Problem details. Show each line of the records below where the word "Turismo" occurs.

══ Records for processing

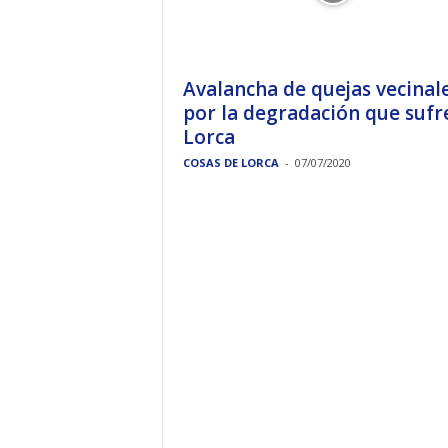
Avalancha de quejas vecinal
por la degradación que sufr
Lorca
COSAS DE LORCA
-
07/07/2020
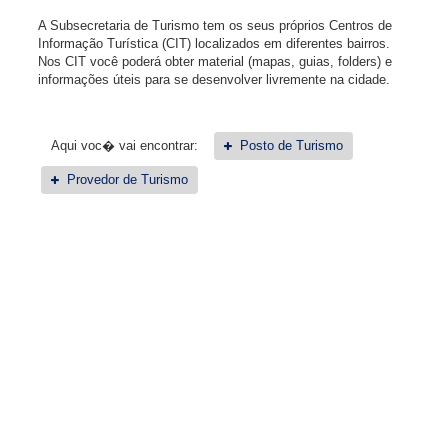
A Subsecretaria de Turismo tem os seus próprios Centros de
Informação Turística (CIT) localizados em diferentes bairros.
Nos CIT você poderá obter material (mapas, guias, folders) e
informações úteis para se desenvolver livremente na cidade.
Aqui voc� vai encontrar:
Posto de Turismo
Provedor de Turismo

════
══ Records for processing

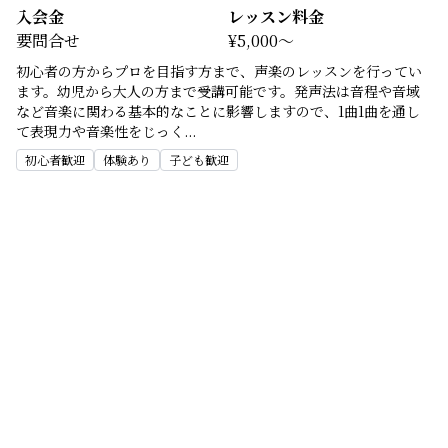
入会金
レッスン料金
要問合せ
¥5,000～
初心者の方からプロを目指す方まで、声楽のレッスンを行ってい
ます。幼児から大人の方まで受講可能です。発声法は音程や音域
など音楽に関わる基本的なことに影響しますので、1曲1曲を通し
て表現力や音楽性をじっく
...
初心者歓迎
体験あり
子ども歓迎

════

Task solution.
A Subsecretaria de Turismo tem os seus próprios Centros de
Posto de Turismo
Provedor de Turismo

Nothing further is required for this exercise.